I had the opportunity recently to explain to a friend who was new to strategy, what it is. Sadly, I didn't take a photo of the lemon cake we enjoyed during the conversation, but these muffins look pretty good too!
This person's only experience was a strategic plan that they had been assisted with writing, which had ended up feeling like an unachievable burden.
As a result, he was going right back to basics and asking, do we even need a strategy? Or is it obvious what we have to do? Can't we just adapt as we go and respond to opportunities as they arise? What actually is a strategy, and is it really helpful?
I reflected on our discussion afterwards, and thought I would share a few insights.
There are many, many ways of describing what strategy and strategic thinking are, and no one right way, but we must understand what we mean.
To me, strategic thinking, which produces strategy, is the linking of a deep understanding of context and organisational philosophies, to the picture of 'how are we going to focus our efforts to do this?'. I simplify this by saying strategic thinking is fundamentally about linking actions to goals. I do this because I think it is helpful to get back to basics. This is what my friend needed. He needed to connect with the fundamental purpose of what he was meant to be doing, to test if it really was necessary and valuable.
When people get caught up in writing strategic plans and considering what they are 'supposed' to write, they forget to think.
A strategy is an insight.
It is a belief about what we should try to achieve and how best to achieve it, within our context. That requires an expert to deeply think about the full complexity of the situation they are working within. Which is why I'm not a fan of strategy consultants who will write your strategy for you. Ok I might be being a bit harsh, and potentially simplifying the strategy consulting process. They will have a lot of valuable skills and knowledge and perspective that are worth drawing on, but there is no way they can fully appreciate the complexities and nuances of an organisation's context without living and breathing it every day like its leaders are.
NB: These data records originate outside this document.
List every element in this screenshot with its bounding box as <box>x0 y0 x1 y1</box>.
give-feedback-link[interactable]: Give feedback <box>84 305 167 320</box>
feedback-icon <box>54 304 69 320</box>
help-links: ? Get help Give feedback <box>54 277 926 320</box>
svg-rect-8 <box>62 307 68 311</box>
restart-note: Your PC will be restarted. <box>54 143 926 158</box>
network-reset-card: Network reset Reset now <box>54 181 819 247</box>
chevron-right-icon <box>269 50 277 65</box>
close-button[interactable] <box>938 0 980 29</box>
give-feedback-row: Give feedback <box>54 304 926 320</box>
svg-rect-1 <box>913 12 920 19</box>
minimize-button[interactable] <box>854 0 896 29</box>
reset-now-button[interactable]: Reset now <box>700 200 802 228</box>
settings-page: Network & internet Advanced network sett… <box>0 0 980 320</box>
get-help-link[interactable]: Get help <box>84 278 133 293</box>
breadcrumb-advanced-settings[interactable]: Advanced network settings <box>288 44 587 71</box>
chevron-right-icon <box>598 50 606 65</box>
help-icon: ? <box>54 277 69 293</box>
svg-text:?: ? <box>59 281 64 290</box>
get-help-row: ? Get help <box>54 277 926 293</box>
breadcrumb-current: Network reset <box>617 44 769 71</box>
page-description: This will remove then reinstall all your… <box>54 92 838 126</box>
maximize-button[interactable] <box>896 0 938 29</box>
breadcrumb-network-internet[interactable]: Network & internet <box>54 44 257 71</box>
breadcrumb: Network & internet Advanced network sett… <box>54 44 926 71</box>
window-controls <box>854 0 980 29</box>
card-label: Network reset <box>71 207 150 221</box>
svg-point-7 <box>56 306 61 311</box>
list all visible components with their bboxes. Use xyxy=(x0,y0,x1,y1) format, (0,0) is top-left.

Some CEO's call this 'connecting the dots' or 'seeing round corners'. But you don't need to be a CEO, you just need to be informed enough to do the necessary dot-connecting so that you can link the context with your decisions about the way forward. You can't have an insight about what to do, if it is not rooted in a deep understanding of the context.
Yes, strategy can be organic and emergent.
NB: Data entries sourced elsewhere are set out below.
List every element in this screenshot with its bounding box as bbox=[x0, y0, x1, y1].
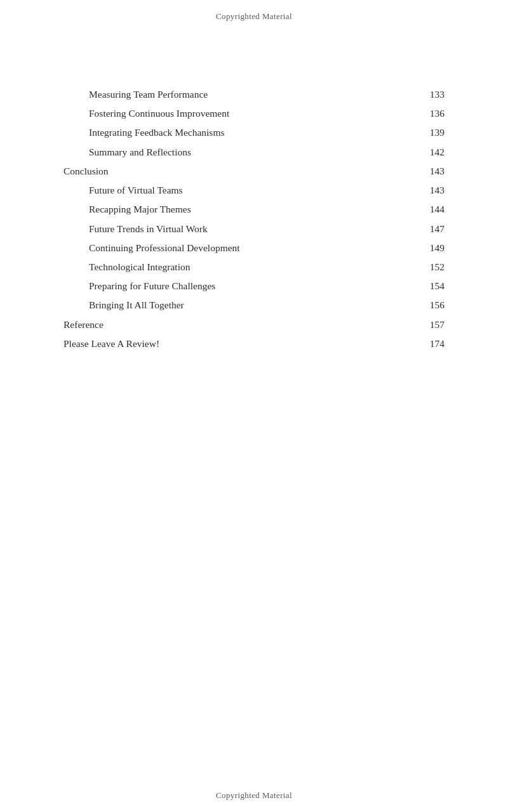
toc-entry-title: Recapping Major Themes bbox=[64, 200, 191, 219]
toc-entry-title: Technological Integration bbox=[64, 258, 190, 277]
toc-entry: Continuing Professional Development149 bbox=[64, 239, 444, 258]
toc-entry-page: 144 bbox=[430, 200, 444, 219]
toc-entry-page: 133 bbox=[430, 85, 444, 104]
toc-entry-title: Future Trends in Virtual Work bbox=[64, 219, 208, 239]
toc-entry-page: 143 bbox=[430, 162, 444, 181]
toc-entry-page: 139 bbox=[430, 123, 444, 142]
toc-entry-page: 147 bbox=[430, 219, 444, 239]
toc-entry-title: Fostering Continuous Improvement bbox=[64, 104, 229, 123]
toc-entry-title: Bringing It All Together bbox=[64, 296, 184, 315]
toc-entry-title: Integrating Feedback Mechanisms bbox=[64, 123, 225, 142]
toc-entry: Preparing for Future Challenges154 bbox=[64, 277, 444, 296]
toc-entry: Measuring Team Performance133 bbox=[64, 85, 444, 104]
toc-entry: Conclusion143 bbox=[64, 162, 444, 181]
toc-entry-title: Continuing Professional Development bbox=[64, 239, 240, 258]
toc-entry-title: Reference bbox=[64, 315, 104, 334]
toc-entry: Fostering Continuous Improvement136 bbox=[64, 104, 444, 123]
toc-entry-title: Summary and Reflections bbox=[64, 143, 191, 162]
toc-entry: Please Leave A Review!174 bbox=[64, 334, 444, 353]
toc-entry: Future Trends in Virtual Work147 bbox=[64, 219, 444, 239]
toc-entry-title: Future of Virtual Teams bbox=[64, 181, 183, 200]
toc-entry: Technological Integration152 bbox=[64, 258, 444, 277]
toc-entry-page: 143 bbox=[430, 181, 444, 200]
toc-entry-title: Measuring Team Performance bbox=[64, 85, 208, 104]
toc-entry-page: 149 bbox=[430, 239, 444, 258]
toc-entry-page: 154 bbox=[430, 277, 444, 296]
toc-entry: Integrating Feedback Mechanisms139 bbox=[64, 123, 444, 142]
toc-entry: Bringing It All Together156 bbox=[64, 296, 444, 315]
toc-entry: Future of Virtual Teams143 bbox=[64, 181, 444, 200]
toc-entry: Recapping Major Themes144 bbox=[64, 200, 444, 219]
toc-entry-title: Conclusion bbox=[64, 162, 109, 181]
toc-entry-title: Preparing for Future Challenges bbox=[64, 277, 215, 296]
toc-entry-page: 156 bbox=[430, 296, 444, 315]
toc-entry-page: 174 bbox=[430, 334, 444, 353]
page-footer: Copyrighted Material bbox=[0, 790, 508, 801]
toc-entry-page: 157 bbox=[430, 315, 444, 334]
toc-entry: Summary and Reflections142 bbox=[64, 143, 444, 162]
toc-entry: Reference157 bbox=[64, 315, 444, 334]
toc-entry-page: 136 bbox=[430, 104, 444, 123]
toc-entry-title: Please Leave A Review! bbox=[64, 334, 159, 353]
toc-container: Measuring Team Performance133Fostering C… bbox=[0, 22, 508, 353]
toc-entry-page: 152 bbox=[430, 258, 444, 277]
page-header: Copyrighted Material bbox=[0, 0, 508, 22]
toc-entry-page: 142 bbox=[430, 143, 444, 162]
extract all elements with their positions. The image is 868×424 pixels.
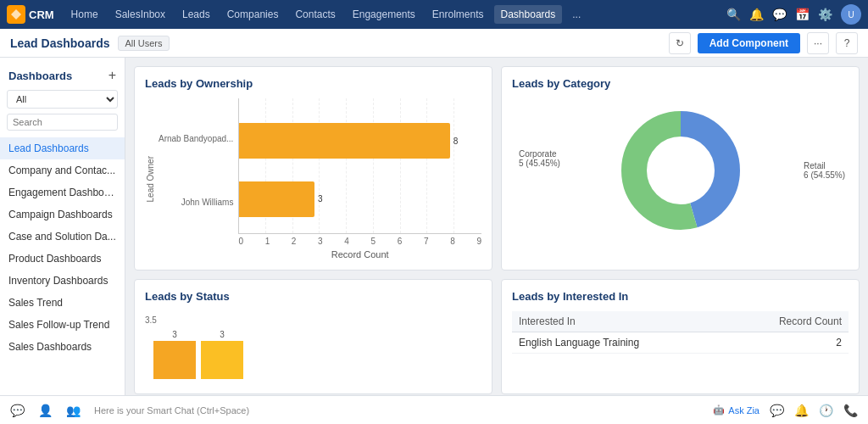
bottom-icon-user[interactable]: 👤 <box>38 404 53 417</box>
nav-salesinbox[interactable]: SalesInbox <box>108 5 172 24</box>
x-tick-4: 4 <box>344 237 349 246</box>
y-axis-title: Lead Owner <box>146 156 155 202</box>
sidebar: Dashboards + All Lead Dashboards Company… <box>0 58 125 395</box>
help-button[interactable]: ? <box>836 32 858 54</box>
sidebar-item-product[interactable]: Product Dashboards <box>0 248 125 270</box>
top-navigation: CRM Home SalesInbox Leads Companies Cont… <box>0 0 868 29</box>
row-value: 2 <box>726 332 849 354</box>
calendar-icon[interactable]: 📅 <box>795 8 810 21</box>
content-area: Leads by Ownership Lead Owner Arnab Band… <box>125 58 868 395</box>
nav-companies[interactable]: Companies <box>220 5 286 24</box>
x-tick-6: 6 <box>398 237 403 246</box>
sidebar-item-lead-dashboards[interactable]: Lead Dashboards <box>0 137 125 159</box>
app-logo[interactable]: CRM <box>7 5 54 24</box>
retail-label: Retail6 (54.55%) <box>804 161 845 180</box>
chat-icon[interactable]: 💬 <box>772 8 787 21</box>
bottom-action-4[interactable]: 📞 <box>843 404 858 417</box>
nav-contacts[interactable]: Contacts <box>288 5 342 24</box>
ownership-card: Leads by Ownership Lead Owner Arnab Band… <box>134 66 492 271</box>
bar-arnab-value: 8 <box>453 137 459 146</box>
status-bar-1-value: 3 <box>172 330 177 339</box>
category-card: Leads by Category Corporate5 (45.45%) <box>501 66 860 271</box>
bottom-icon-group[interactable]: 👥 <box>66 404 81 417</box>
status-bar-1 <box>153 341 196 379</box>
col-header-1: Interested In <box>512 311 726 332</box>
bottom-action-3[interactable]: 🕐 <box>819 404 833 417</box>
status-card: Leads by Status 3.5 3 3 <box>134 279 492 394</box>
search-icon[interactable]: 🔍 <box>726 8 741 21</box>
sidebar-item-company-contact[interactable]: Company and Contac... <box>0 159 125 181</box>
bottom-bar: 💬 👤 👥 Here is your Smart Chat (Ctrl+Spac… <box>0 395 868 424</box>
sidebar-add-button[interactable]: + <box>108 68 116 83</box>
interested-title: Leads by Interested In <box>512 290 849 303</box>
x-tick-8: 8 <box>450 237 455 246</box>
x-tick-0: 0 <box>238 237 243 246</box>
col-header-2: Record Count <box>726 311 849 332</box>
status-title: Leads by Status <box>145 290 481 303</box>
x-tick-5: 5 <box>371 237 376 246</box>
interested-table: Interested In Record Count English Langu… <box>512 311 849 354</box>
x-axis-label: Record Count <box>238 249 481 259</box>
refresh-button[interactable]: ↻ <box>669 32 691 54</box>
x-tick-7: 7 <box>424 237 429 246</box>
sidebar-item-inventory[interactable]: Inventory Dashboards <box>0 270 125 292</box>
retail-value: 6 (54.55%) <box>804 170 845 180</box>
nav-enrolments[interactable]: Enrolments <box>426 5 491 24</box>
add-component-button[interactable]: Add Component <box>698 33 800 53</box>
x-tick-1: 1 <box>265 237 270 246</box>
bottom-action-2[interactable]: 🔔 <box>794 404 809 417</box>
settings-icon[interactable]: ⚙️ <box>818 8 832 21</box>
bottom-icon-chat[interactable]: 💬 <box>10 404 25 417</box>
nav-home[interactable]: Home <box>64 5 105 24</box>
nav-dashboards[interactable]: Dashboards <box>494 5 563 24</box>
dashboard-row-2: Leads by Status 3.5 3 3 <box>134 279 860 394</box>
bell-icon[interactable]: 🔔 <box>749 8 764 21</box>
subheader-actions: ↻ Add Component ··· ? <box>669 32 858 54</box>
ownership-title: Leads by Ownership <box>145 77 481 90</box>
zia-label: Ask Zia <box>728 405 760 416</box>
sidebar-title: Dashboards <box>8 70 72 82</box>
category-title: Leads by Category <box>512 77 849 90</box>
row-label: English Language Training <box>512 332 726 354</box>
sidebar-item-sales-followup[interactable]: Sales Follow-up Trend <box>0 314 125 336</box>
y-label-0: Arnab Bandyopad... <box>159 134 233 143</box>
nav-leads[interactable]: Leads <box>175 5 217 24</box>
nav-more[interactable]: ... <box>565 5 587 24</box>
sidebar-item-sales-dashboards[interactable]: Sales Dashboards <box>0 336 125 358</box>
sidebar-item-campaign[interactable]: Campaign Dashboards <box>0 204 125 226</box>
filter-select[interactable]: All <box>7 90 118 109</box>
bottom-action-1[interactable]: 💬 <box>770 404 784 417</box>
subheader: Lead Dashboards All Users ↻ Add Componen… <box>0 29 868 58</box>
y-label-1: John Williams <box>159 198 233 207</box>
sidebar-header: Dashboards + <box>0 64 125 90</box>
page-title: Lead Dashboards <box>10 36 109 50</box>
sidebar-item-engagement[interactable]: Engagement Dashboa... <box>0 181 125 204</box>
corporate-label: Corporate5 (45.45%) <box>519 149 560 168</box>
status-bar-2-value: 3 <box>220 330 225 339</box>
sidebar-item-case-solution[interactable]: Case and Solution Da... <box>0 226 125 248</box>
donut-chart <box>613 103 748 238</box>
sidebar-filter: All <box>0 90 125 114</box>
nav-action-icons: 🔍 🔔 💬 📅 ⚙️ U <box>726 4 861 25</box>
interested-card: Leads by Interested In Interested In Rec… <box>501 279 860 394</box>
zia-icon: 🤖 <box>713 404 725 416</box>
bottom-right-actions: 🤖 Ask Zia 💬 🔔 🕐 📞 <box>713 404 858 417</box>
ask-zia-button[interactable]: 🤖 Ask Zia <box>713 404 760 416</box>
main-layout: Dashboards + All Lead Dashboards Company… <box>0 58 868 395</box>
search-input[interactable] <box>7 114 118 131</box>
status-bar-2 <box>201 341 243 379</box>
logo-icon <box>7 5 25 24</box>
logo-text: CRM <box>29 8 54 21</box>
more-options-button[interactable]: ··· <box>807 32 829 54</box>
smart-chat-hint: Here is your Smart Chat (Ctrl+Space) <box>94 405 699 416</box>
users-badge[interactable]: All Users <box>118 36 169 51</box>
dashboard-row-1: Leads by Ownership Lead Owner Arnab Band… <box>134 66 860 271</box>
bar-arnab <box>239 123 449 159</box>
table-row: English Language Training 2 <box>512 332 849 354</box>
user-avatar[interactable]: U <box>841 4 861 25</box>
sidebar-item-sales-trend[interactable]: Sales Trend <box>0 292 125 314</box>
x-tick-3: 3 <box>318 237 323 246</box>
sidebar-search <box>0 114 125 137</box>
status-y-max: 3.5 <box>145 315 481 325</box>
nav-engagements[interactable]: Engagements <box>346 5 422 24</box>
Henry Mintzberg is my reference here. He wrote a brilliant article on exactly this, relating the strategy-making process to gardening.
Strategic thinkers are thinking strategically all the time. It's a way of seeing the world, and a way of being. Once you understand it, it doesn't make sense to think in any other way.
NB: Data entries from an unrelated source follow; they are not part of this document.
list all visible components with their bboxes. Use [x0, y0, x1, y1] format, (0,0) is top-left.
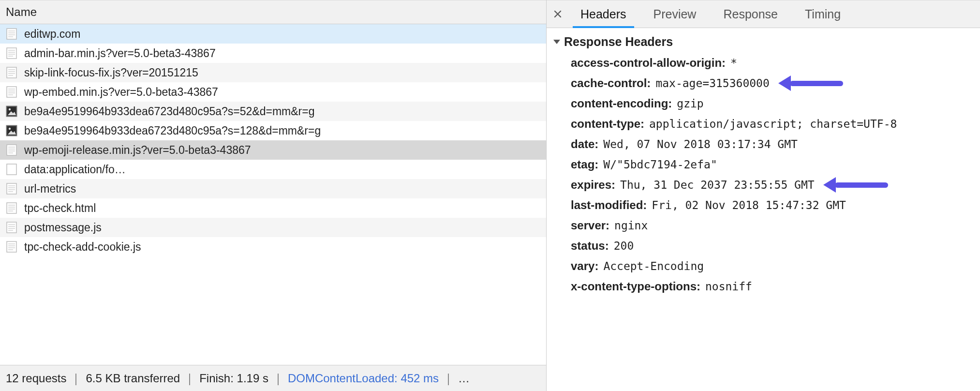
tabs-bar: HeadersPreviewResponseTiming — [547, 0, 980, 28]
request-name: data:application/fo… — [24, 163, 126, 176]
response-headers-section[interactable]: Response Headers — [553, 35, 980, 49]
header-name: date: — [571, 137, 598, 151]
header-line: expires:Thu, 31 Dec 2037 23:55:55 GMT — [553, 175, 980, 195]
document-file-icon — [6, 67, 17, 78]
svg-rect-47 — [7, 241, 16, 252]
status-tail: … — [458, 372, 470, 385]
document-file-icon — [6, 241, 17, 253]
image-file-icon — [6, 125, 17, 136]
request-name: wp-embed.min.js?ver=5.0-beta3-43867 — [24, 86, 218, 99]
request-name: be9a4e9519964b933dea6723d480c95a?s=52&d=… — [24, 105, 314, 118]
status-separator: ｜ — [184, 371, 195, 386]
request-name: url-metrics — [24, 182, 76, 196]
header-line: access-control-allow-origin:* — [553, 53, 980, 73]
header-value: Accept-Encoding — [603, 260, 704, 272]
tab-response[interactable]: Response — [710, 0, 791, 28]
request-row[interactable]: data:application/fo… — [0, 160, 546, 179]
header-line: last-modified:Fri, 02 Nov 2018 15:47:32 … — [553, 195, 980, 215]
header-value: W/"5bdc7194-2efa" — [603, 158, 717, 171]
request-row[interactable]: tpc-check-add-cookie.js — [0, 237, 546, 256]
tab-timing[interactable]: Timing — [791, 0, 854, 28]
header-name: expires: — [571, 178, 615, 192]
svg-point-22 — [9, 108, 11, 110]
header-value: Wed, 07 Nov 2018 03:17:34 GMT — [603, 138, 798, 150]
header-line: cache-control:max-age=315360000 — [553, 73, 980, 93]
header-value: nginx — [614, 219, 648, 232]
header-name: content-encoding: — [571, 97, 672, 110]
request-row[interactable]: wp-emoji-release.min.js?ver=5.0-beta3-43… — [0, 140, 546, 160]
header-line: status:200 — [553, 236, 980, 256]
document-file-icon — [6, 86, 17, 98]
annotation-arrow-icon — [823, 180, 888, 190]
request-name: editwp.com — [24, 28, 80, 41]
header-name: content-type: — [571, 117, 644, 131]
tab-preview[interactable]: Preview — [640, 0, 710, 28]
header-name: access-control-allow-origin: — [571, 56, 726, 70]
header-line: vary:Accept-Encoding — [553, 256, 980, 276]
request-row[interactable]: wp-embed.min.js?ver=5.0-beta3-43867 — [0, 82, 546, 102]
header-line: content-type:application/javascript; cha… — [553, 114, 980, 134]
status-finish: Finish: 1.19 s — [199, 372, 268, 385]
request-row[interactable]: postmessage.js — [0, 218, 546, 237]
document-file-icon — [6, 222, 17, 233]
request-row[interactable]: skip-link-focus-fix.js?ver=20151215 — [0, 63, 546, 82]
details-panel: HeadersPreviewResponseTiming Response He… — [547, 0, 980, 391]
header-name: last-modified: — [571, 198, 647, 212]
request-name: wp-emoji-release.min.js?ver=5.0-beta3-43… — [24, 144, 251, 157]
triangle-down-icon — [553, 40, 560, 44]
header-name: vary: — [571, 259, 598, 273]
svg-rect-0 — [7, 29, 16, 39]
request-row[interactable]: be9a4e9519964b933dea6723d480c95a?s=128&d… — [0, 121, 546, 140]
image-file-icon — [6, 105, 17, 117]
document-file-icon — [6, 183, 17, 195]
document-file-icon — [6, 202, 17, 214]
svg-point-25 — [9, 128, 11, 130]
header-line: date:Wed, 07 Nov 2018 03:17:34 GMT — [553, 134, 980, 154]
close-icon[interactable] — [550, 7, 565, 21]
request-row[interactable]: be9a4e9519964b933dea6723d480c95a?s=52&d=… — [0, 102, 546, 121]
header-name: server: — [571, 219, 609, 232]
request-row[interactable]: editwp.com — [0, 24, 546, 44]
status-separator: ｜ — [70, 371, 82, 386]
status-separator: ｜ — [272, 371, 284, 386]
request-row[interactable]: tpc-check.html — [0, 198, 546, 218]
header-value: max-age=315360000 — [655, 77, 769, 90]
svg-rect-5 — [7, 48, 16, 59]
status-bar: 12 requests ｜ 6.5 KB transferred ｜ Finis… — [0, 365, 546, 391]
status-transferred: 6.5 KB transferred — [86, 372, 180, 385]
request-row[interactable]: url-metrics — [0, 179, 546, 198]
blank-file-icon — [6, 164, 17, 175]
header-value: Fri, 02 Nov 2018 15:47:32 GMT — [652, 199, 846, 211]
svg-rect-26 — [7, 145, 16, 155]
header-line: server:nginx — [553, 215, 980, 236]
request-name: skip-link-focus-fix.js?ver=20151215 — [24, 66, 198, 79]
headers-body: Response Headers access-control-allow-or… — [547, 28, 980, 391]
request-name: admin-bar.min.js?ver=5.0-beta3-43867 — [24, 47, 216, 60]
request-row[interactable]: admin-bar.min.js?ver=5.0-beta3-43867 — [0, 44, 546, 63]
header-name: x-content-type-options: — [571, 280, 700, 293]
svg-rect-37 — [7, 203, 16, 213]
header-value: 200 — [614, 240, 634, 252]
request-name: tpc-check-add-cookie.js — [24, 241, 141, 254]
svg-rect-32 — [7, 183, 16, 194]
tab-headers[interactable]: Headers — [567, 0, 640, 28]
document-file-icon — [6, 28, 17, 40]
header-line: x-content-type-options:nosniff — [553, 276, 980, 297]
document-file-icon — [6, 144, 17, 156]
app-root: Name editwp.comadmin-bar.min.js?ver=5.0-… — [0, 0, 980, 391]
column-header-name[interactable]: Name — [0, 0, 546, 24]
header-name: status: — [571, 239, 609, 253]
annotation-arrow-icon — [778, 78, 843, 88]
network-requests-panel: Name editwp.comadmin-bar.min.js?ver=5.0-… — [0, 0, 547, 391]
svg-rect-15 — [7, 87, 16, 97]
request-name: tpc-check.html — [24, 202, 96, 215]
header-name: etag: — [571, 158, 598, 171]
header-value: nosniff — [705, 280, 752, 293]
svg-rect-10 — [7, 67, 16, 78]
header-value: * — [730, 57, 737, 69]
status-domcontentloaded: DOMContentLoaded: 452 ms — [288, 372, 439, 385]
header-name: cache-control: — [571, 76, 651, 90]
svg-rect-31 — [7, 164, 16, 175]
header-value: gzip — [677, 97, 703, 110]
status-separator: ｜ — [443, 371, 454, 386]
Here's a quote that a friend shared with me recently that helps to explain this. It's by Oliver Burkeman (from his book, 4,000 weeks):
Present-moment intent. The best answer we can put our finger on for now, given what we know. Which will change. Constantly. This is why I'm not a fan of annual strategy retreats - if that's all you're doing in the way of strategic thinking. Or glossy strategy documents - if that's where the strategic thinking stops (the glossy documents do serve a purpose, but that's another big topic).
Burkeman's quote also relates back to my previous point. If we are just looking to produce an annual strategy document, we are positioning ourselves to produce something that is out of date by the time it gets back from the printers. If we see ourselves as strategists every day of the year, we are instead looking for evolving strategic opportunities just as we would tend a garden, and we are formulating and reformulating our present-moment intent all the time.
So do we even need a strategy? I say yes, as long as we stay grounded about what we are actually supposed to be doing as we create it. There is nothing strategic about a strategy that feels like an unachievable burden. If there are too many goals, or goals that are not achievable, the context has not been understood, nor the implications of it consciously and bravely considered. If we can't achieve the goals of the strategy, we never had a strategy in the first place, because we never truly thought about the realities of how we will connect our actions to them. And if that is the case, we just may well have forgotten the thinking part of strategic thinking, and instead set about to produce a document because we should.